(Stored entries)
'''

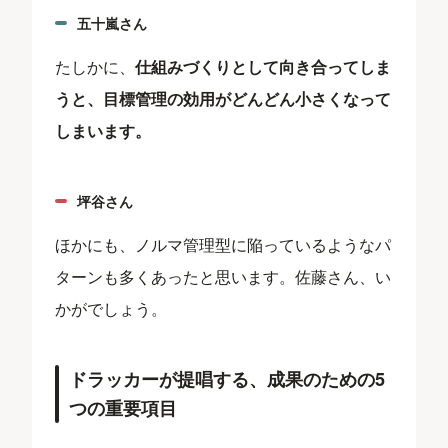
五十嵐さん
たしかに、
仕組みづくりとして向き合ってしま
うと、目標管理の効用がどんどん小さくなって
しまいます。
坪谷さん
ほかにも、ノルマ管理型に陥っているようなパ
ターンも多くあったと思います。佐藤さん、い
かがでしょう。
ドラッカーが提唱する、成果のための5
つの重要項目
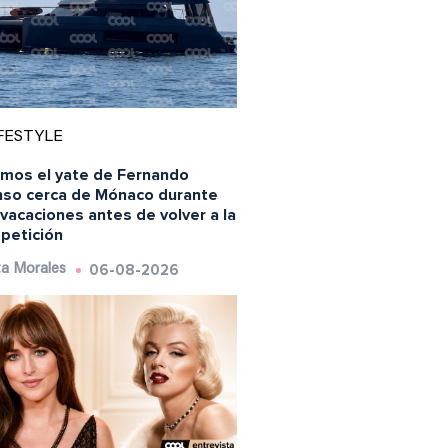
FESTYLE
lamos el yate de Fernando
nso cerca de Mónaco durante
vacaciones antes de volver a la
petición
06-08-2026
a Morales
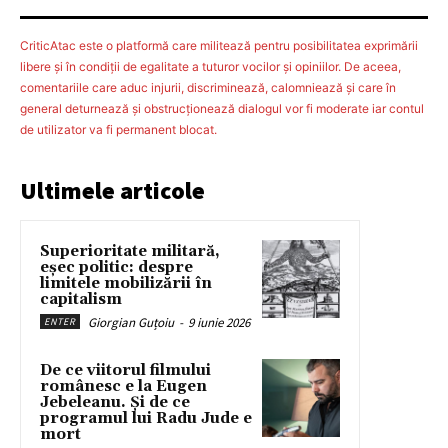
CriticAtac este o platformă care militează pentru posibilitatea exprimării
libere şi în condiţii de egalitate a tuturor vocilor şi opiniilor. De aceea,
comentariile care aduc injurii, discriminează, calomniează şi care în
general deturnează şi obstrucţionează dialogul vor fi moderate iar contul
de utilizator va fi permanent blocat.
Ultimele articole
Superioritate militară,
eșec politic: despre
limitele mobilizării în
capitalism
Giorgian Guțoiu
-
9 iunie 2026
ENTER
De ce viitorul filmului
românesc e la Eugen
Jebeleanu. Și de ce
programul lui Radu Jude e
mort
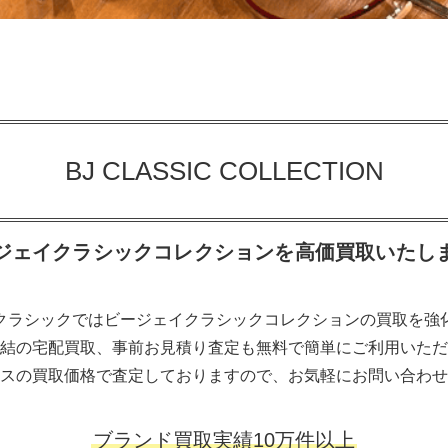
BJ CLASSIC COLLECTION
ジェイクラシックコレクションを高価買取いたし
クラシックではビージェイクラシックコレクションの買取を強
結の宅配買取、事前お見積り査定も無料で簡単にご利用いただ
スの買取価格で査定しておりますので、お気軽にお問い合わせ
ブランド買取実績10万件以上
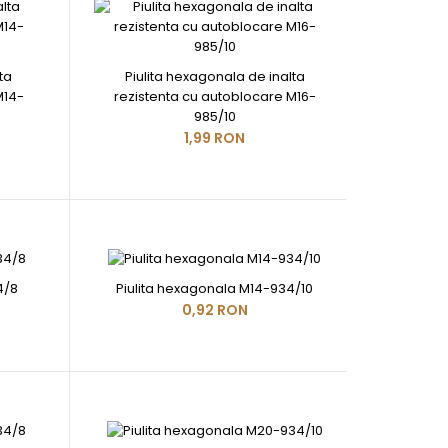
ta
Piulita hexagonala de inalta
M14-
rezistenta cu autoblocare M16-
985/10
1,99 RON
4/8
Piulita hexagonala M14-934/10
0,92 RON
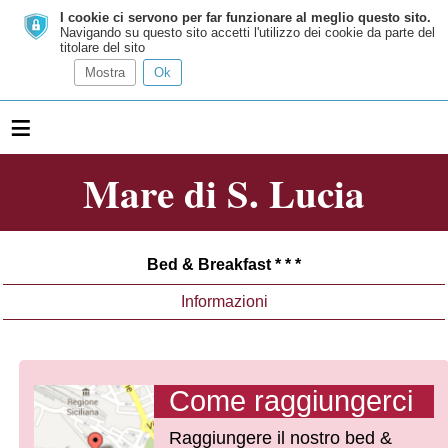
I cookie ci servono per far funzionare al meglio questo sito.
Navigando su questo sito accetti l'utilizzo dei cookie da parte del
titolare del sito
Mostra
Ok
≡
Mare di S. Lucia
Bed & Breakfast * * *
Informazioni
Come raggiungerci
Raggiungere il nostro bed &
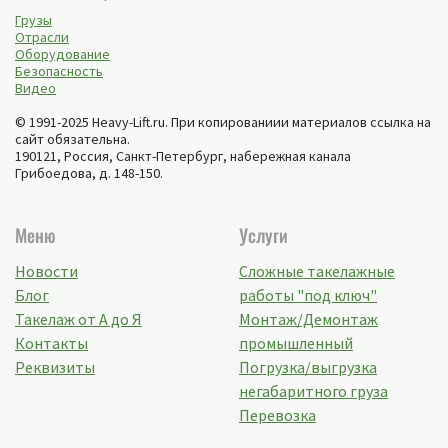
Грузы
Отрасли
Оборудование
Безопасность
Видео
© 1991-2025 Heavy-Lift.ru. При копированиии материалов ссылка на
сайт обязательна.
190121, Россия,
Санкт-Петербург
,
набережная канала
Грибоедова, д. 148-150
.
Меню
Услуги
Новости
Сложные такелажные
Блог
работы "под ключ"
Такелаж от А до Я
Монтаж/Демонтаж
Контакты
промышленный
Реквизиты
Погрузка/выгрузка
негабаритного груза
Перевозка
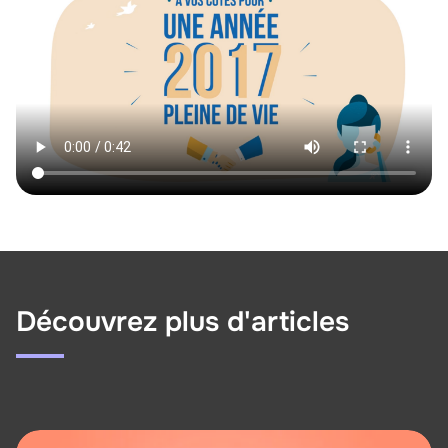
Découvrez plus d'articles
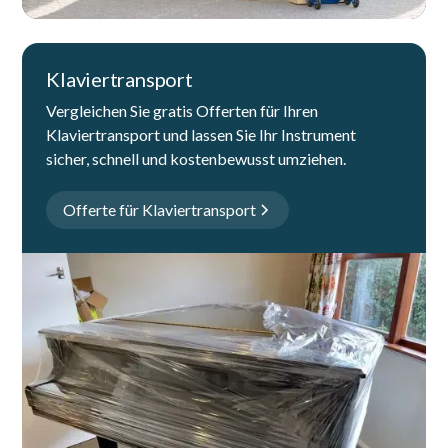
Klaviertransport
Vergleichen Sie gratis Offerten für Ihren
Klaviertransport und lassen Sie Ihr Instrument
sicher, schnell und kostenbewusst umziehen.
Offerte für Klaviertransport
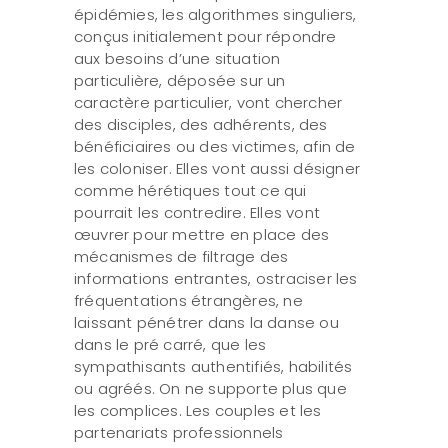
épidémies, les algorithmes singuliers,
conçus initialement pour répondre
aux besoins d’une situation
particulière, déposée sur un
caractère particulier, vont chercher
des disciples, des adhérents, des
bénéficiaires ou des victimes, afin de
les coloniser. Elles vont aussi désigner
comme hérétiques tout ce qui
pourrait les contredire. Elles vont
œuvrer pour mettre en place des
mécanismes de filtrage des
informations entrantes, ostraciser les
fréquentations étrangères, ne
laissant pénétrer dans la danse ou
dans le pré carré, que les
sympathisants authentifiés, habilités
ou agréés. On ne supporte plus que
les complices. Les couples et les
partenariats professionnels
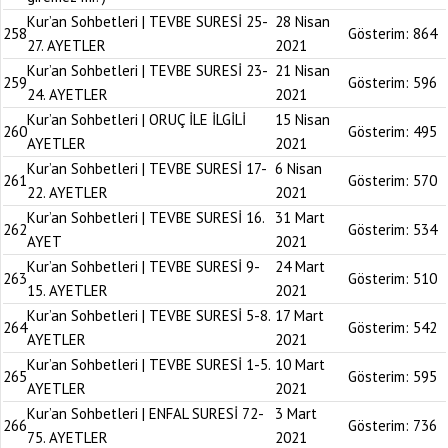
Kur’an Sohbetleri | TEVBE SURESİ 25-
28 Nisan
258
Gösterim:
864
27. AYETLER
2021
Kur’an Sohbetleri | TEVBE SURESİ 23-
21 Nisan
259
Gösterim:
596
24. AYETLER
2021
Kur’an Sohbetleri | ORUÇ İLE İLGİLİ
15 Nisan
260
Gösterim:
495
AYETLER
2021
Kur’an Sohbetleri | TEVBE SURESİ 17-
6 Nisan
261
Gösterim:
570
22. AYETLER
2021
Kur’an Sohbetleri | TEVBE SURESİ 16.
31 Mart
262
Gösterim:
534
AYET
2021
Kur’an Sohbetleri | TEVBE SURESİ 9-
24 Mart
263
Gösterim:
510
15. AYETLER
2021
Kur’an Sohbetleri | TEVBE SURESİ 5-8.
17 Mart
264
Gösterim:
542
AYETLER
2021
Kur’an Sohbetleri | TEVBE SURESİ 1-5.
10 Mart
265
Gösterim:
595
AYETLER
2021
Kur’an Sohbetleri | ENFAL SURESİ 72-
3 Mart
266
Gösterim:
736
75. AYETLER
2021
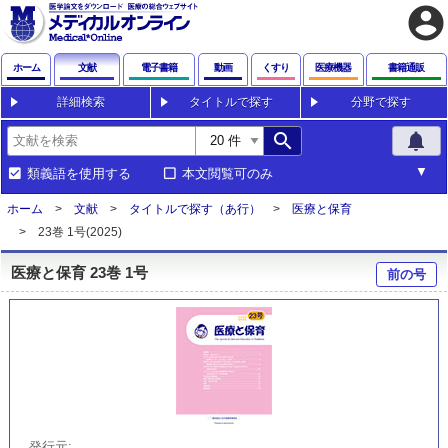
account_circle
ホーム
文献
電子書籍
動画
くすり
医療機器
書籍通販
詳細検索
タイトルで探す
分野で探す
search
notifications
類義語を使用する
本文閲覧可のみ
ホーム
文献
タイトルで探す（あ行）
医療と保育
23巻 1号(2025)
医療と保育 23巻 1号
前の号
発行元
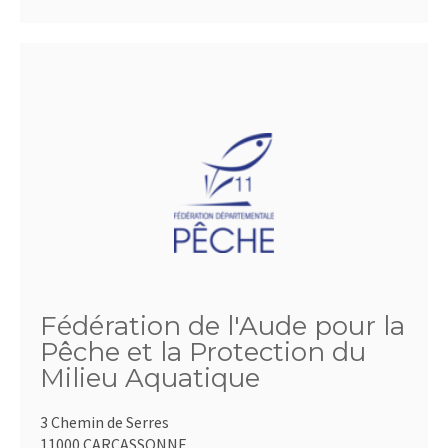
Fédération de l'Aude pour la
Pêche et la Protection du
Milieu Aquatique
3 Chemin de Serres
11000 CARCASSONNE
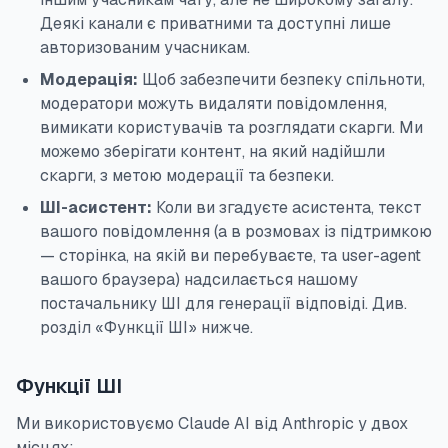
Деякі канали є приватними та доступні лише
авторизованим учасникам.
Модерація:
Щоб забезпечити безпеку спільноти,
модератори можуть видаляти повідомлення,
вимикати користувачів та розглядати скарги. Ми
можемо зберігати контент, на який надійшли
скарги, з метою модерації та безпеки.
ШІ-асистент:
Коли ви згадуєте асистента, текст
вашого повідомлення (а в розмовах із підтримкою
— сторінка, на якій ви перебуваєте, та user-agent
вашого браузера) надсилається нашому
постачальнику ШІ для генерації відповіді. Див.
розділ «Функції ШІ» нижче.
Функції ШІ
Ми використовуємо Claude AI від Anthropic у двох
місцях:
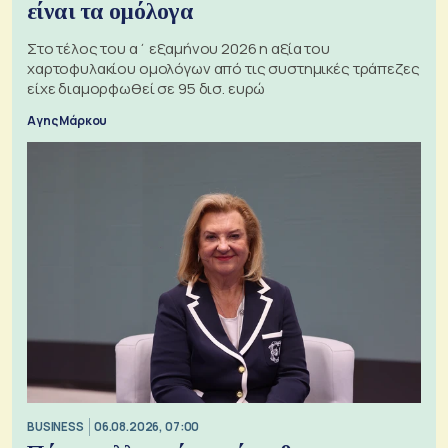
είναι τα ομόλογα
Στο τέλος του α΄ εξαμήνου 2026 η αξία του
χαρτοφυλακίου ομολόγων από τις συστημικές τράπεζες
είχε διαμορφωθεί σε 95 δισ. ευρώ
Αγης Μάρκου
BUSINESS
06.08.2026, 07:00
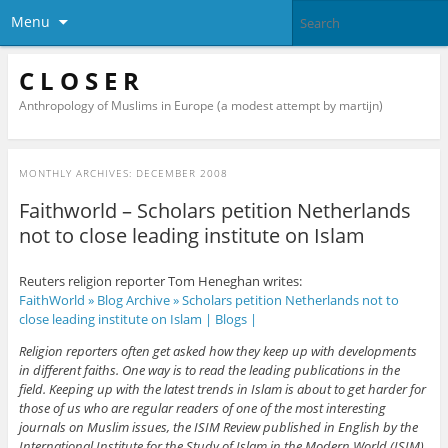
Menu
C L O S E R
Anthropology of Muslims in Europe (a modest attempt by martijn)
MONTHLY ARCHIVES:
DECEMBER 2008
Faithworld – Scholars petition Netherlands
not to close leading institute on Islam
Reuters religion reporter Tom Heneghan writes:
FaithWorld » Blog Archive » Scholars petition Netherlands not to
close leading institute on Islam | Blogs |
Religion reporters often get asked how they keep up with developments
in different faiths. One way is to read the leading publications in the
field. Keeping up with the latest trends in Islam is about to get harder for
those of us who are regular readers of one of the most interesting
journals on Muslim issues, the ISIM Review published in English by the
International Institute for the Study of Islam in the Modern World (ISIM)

'''

TASK PROMPT —
Without altering a word, return all of the records above and leave out their pictures.

REPLY —
五十嵐さん
たしかに、
仕組みづくりとして向き合ってしま
うと、目標管理の効用がどんどん小さくなって
しまいます。
坪谷さん
ほかにも、ノルマ管理型に陥っているようなパ
ターンも多くあったと思います。佐藤さん、い
かがでしょう。
ドラッカーが提唱する、成果のための5
つの重要項目
FESTYLE
lamos el yate de Fernando
nso cerca de Mónaco durante
vacaciones antes de volver a la
petición
06-08-2026
a Morales
CriticAtac este o platformă care militează pentru posibilitatea exprimării
libere şi în condiţii de egalitate a tuturor vocilor şi opiniilor. De aceea,
comentariile care aduc injurii, discriminează, calomniează şi care în
general deturnează şi obstrucţionează dialogul vor fi moderate iar contul
de utilizator va fi permanent blocat.
Ultimele articole
Superioritate militară,
eșec politic: despre
limitele mobilizării în
capitalism
Giorgian Guțoiu
-
9 iunie 2026
ENTER
De ce viitorul filmului
românesc e la Eugen
Jebeleanu. Și de ce
programul lui Radu Jude e
mort
BJ CLASSIC COLLECTION
ジェイクラシックコレクションを高価買取いたし
クラシックではビージェイクラシックコレクションの買取を強
結の宅配買取、事前お見積り査定も無料で簡単にご利用いただ
スの買取価格で査定しておりますので、お気軽にお問い合わせ
ブランド買取実績10万件以上
ta
Piulita hexagonala de inalta
M14-
rezistenta cu autoblocare M16-
985/10
1,99 RON
4/8
Piulita hexagonala M14-934/10
0,92 RON
I cookie ci servono per far funzionare al meglio questo sito.
Navigando su questo sito accetti l'utilizzo dei cookie da parte del
titolare del sito
Mostra
Ok
≡
Mare di S. Lucia
Bed & Breakfast * * *
Informazioni
Come raggiungerci
Raggiungere il nostro bed &
Грузы
Отрасли
Оборудование
Безопасность
Видео
© 1991-2025 Heavy-Lift.ru. При копированиии материалов ссылка на
сайт обязательна.
190121, Россия,
Санкт-Петербург
,
набережная канала
Грибоедова, д. 148-150
.
Меню
Услуги
Новости
Сложные такелажные
Блог
работы "под ключ"
Такелаж от А до Я
Монтаж/Демонтаж
Контакты
промышленный
Реквизиты
Погрузка/выгрузка
негабаритного груза
Перевозка
Découvrez plus d'articles
Klaviertransport
Vergleichen Sie gratis Offerten für Ihren
Klaviertransport und lassen Sie Ihr Instrument
sicher, schnell und kostenbewusst umziehen.
Offerte für Klaviertransport
épidémies, les algorithmes singuliers,
conçus initialement pour répondre
aux besoins d’une situation
particulière, déposée sur un
caractère particulier, vont chercher
des disciples, des adhérents, des
bénéficiaires ou des victimes, afin de
les coloniser. Elles vont aussi désigner
comme hérétiques tout ce qui
pourrait les contredire. Elles vont
œuvrer pour mettre en place des
mécanismes de filtrage des
informations entrantes, ostraciser les
fréquentations étrangères, ne
laissant pénétrer dans la danse ou
dans le pré carré, que les
sympathisants authentifiés, habilités
ou agréés. On ne supporte plus que
les complices. Les couples et les
partenariats professionnels
Kur’an Sohbetleri | TEVBE SURESİ 25-
28 Nisan
258
Gösterim:
864
27. AYETLER
2021
Kur’an Sohbetleri | TEVBE SURESİ 23-
21 Nisan
259
Gösterim:
596
24. AYETLER
2021
Kur’an Sohbetleri | ORUÇ İLE İLGİLİ
15 Nisan
260
Gösterim:
495
AYETLER
2021
Kur’an Sohbetleri | TEVBE SURESİ 17-
6 Nisan
261
Gösterim:
570
22. AYETLER
2021
Kur’an Sohbetleri | TEVBE SURESİ 16.
31 Mart
262
Gösterim:
534
AYET
2021
Kur’an Sohbetleri | TEVBE SURESİ 9-
24 Mart
263
Gösterim:
510
15. AYETLER
2021
Kur’an Sohbetleri | TEVBE SURESİ 5-8.
17 Mart
264
Gösterim:
542
AYETLER
2021
Kur’an Sohbetleri | TEVBE SURESİ 1-5.
10 Mart
265
Gösterim:
595
AYETLER
2021
Kur’an Sohbetleri | ENFAL SURESİ 72-
3 Mart
266
Gösterim:
736
75. AYETLER
2021
account_circle
ホーム
文献
電子書籍
動画
くすり
医療機器
書籍通販
詳細検索
タイトルで探す
分野で探す
search
notifications
類義語を使用する
本文閲覧可のみ
ホーム
文献
タイトルで探す（あ行）
医療と保育
23巻 1号(2025)
医療と保育 23巻 1号
前の号
発行元
Fédération de l'Aude pour la
Pêche et la Protection du
Milieu Aquatique
3 Chemin de Serres
11000 CARCASSONNE
Деякі канали є приватними та доступні лише
авторизованим учасникам.
Модерація:
Щоб забезпечити безпеку спільноти,
модератори можуть видаляти повідомлення,
вимикати користувачів та розглядати скарги. Ми
можемо зберігати контент, на який надійшли
скарги, з метою модерації та безпеки.
ШІ-асистент:
Коли ви згадуєте асистента, текст
вашого повідомлення (а в розмовах із підтримкою
— сторінка, на якій ви перебуваєте, та user-agent
вашого браузера) надсилається нашому
постачальнику ШІ для генерації відповіді. Див.
розділ «Функції ШІ» нижче.
Функції ШІ
Ми використовуємо Claude AI від Anthropic у двох
місцях:
είναι τα ομόλογα
Στο τέλος του α΄ εξαμήνου 2026 η αξία του
χαρτοφυλακίου ομολόγων από τις συστημικές τράπεζες
είχε διαμορφωθεί σε 95 δισ. ευρώ
Αγης Μάρκου
BUSINESS
06.08.2026, 07:00
Menu
C L O S E R
Anthropology of Muslims in Europe (a modest attempt by martijn)
MONTHLY ARCHIVES:
DECEMBER 2008
Faithworld – Scholars petition Netherlands
not to close leading institute on Islam
Reuters religion reporter Tom Heneghan writes:
FaithWorld » Blog Archive » Scholars petition Netherlands not to
close leading institute on Islam | Blogs |
Religion reporters often get asked how they keep up with developments
in different faiths. One way is to read the leading publications in the
field. Keeping up with the latest trends in Islam is about to get harder for
those of us who are regular readers of one of the most interesting
journals on Muslim issues, the ISIM Review published in English by the
International Institute for the Study of Islam in the Modern World (ISIM)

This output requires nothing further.